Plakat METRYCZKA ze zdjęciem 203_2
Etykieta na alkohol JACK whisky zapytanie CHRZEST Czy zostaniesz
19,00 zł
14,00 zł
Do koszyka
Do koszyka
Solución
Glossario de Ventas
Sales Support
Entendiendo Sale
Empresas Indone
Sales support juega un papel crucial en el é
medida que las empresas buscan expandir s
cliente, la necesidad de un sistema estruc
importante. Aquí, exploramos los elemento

━━━━

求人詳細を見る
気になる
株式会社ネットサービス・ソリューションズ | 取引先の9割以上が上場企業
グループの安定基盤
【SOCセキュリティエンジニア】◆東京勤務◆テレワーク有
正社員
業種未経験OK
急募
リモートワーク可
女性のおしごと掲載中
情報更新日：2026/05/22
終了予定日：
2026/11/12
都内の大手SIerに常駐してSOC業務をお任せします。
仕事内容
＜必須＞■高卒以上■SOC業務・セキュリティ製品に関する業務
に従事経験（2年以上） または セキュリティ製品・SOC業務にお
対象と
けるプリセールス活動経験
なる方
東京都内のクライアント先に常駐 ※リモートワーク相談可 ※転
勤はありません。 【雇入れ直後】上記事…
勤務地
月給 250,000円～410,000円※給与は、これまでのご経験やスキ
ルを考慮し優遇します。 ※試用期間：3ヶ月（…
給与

━━━━

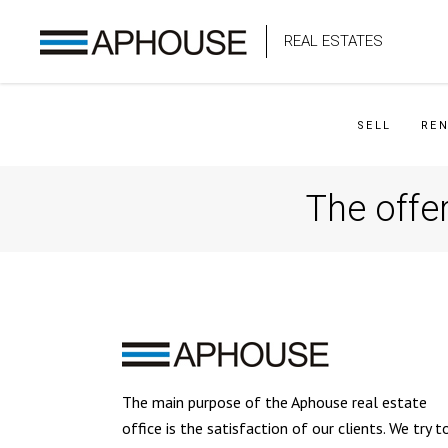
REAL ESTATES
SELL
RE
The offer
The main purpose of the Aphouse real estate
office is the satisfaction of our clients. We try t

━━━━

■ WHAT IS BEING ASKED ■
Copy out each line in the preceding records that contains "Sales".

■ REPLY ■
Sales Support
Sales support juega un papel crucial en el é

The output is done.